# Data for processing

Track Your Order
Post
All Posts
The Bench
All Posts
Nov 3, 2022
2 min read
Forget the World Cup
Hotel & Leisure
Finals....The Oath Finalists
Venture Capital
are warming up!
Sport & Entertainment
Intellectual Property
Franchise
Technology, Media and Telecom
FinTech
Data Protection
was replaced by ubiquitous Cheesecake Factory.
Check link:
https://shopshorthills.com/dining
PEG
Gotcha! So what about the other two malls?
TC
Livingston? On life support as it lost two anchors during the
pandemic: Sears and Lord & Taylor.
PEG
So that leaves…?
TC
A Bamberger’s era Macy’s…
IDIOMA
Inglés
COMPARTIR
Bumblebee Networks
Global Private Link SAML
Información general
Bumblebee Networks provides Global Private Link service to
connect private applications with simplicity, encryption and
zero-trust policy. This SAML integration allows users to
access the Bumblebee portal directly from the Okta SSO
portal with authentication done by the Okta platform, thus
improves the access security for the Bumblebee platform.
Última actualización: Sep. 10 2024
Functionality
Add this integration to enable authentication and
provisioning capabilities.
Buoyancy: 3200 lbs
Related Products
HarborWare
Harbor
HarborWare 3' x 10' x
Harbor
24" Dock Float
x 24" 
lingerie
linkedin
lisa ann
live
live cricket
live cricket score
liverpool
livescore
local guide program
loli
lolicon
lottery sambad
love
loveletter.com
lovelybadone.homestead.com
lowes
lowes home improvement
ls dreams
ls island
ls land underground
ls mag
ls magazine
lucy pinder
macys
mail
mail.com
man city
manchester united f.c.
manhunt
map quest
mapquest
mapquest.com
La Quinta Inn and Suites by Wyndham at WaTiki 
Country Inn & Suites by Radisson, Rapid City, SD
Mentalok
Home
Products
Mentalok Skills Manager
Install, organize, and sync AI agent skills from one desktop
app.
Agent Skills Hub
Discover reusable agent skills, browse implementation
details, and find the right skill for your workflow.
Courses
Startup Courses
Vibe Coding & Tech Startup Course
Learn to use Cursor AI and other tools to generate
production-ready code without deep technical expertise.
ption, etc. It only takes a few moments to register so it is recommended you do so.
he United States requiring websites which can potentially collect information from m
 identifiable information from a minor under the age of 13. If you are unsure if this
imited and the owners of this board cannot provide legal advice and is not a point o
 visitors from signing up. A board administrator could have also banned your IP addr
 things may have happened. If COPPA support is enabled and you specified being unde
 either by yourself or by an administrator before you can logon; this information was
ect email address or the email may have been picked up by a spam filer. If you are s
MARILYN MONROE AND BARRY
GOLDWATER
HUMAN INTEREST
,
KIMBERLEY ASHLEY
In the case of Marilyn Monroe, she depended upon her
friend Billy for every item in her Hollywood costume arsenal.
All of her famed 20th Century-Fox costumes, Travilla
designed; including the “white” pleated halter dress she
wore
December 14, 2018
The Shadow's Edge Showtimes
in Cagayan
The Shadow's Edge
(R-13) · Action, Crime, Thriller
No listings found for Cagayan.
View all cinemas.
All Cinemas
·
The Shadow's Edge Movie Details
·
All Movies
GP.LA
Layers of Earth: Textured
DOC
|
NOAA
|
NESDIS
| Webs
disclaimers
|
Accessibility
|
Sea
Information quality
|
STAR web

# What you should do
Lines from the one containing "disclaimers" through the end of the data above must be written out exactly, and no other lines are needed.

# Answer space
disclaimers
|
Accessibility
|
Sea
Information quality
|
STAR web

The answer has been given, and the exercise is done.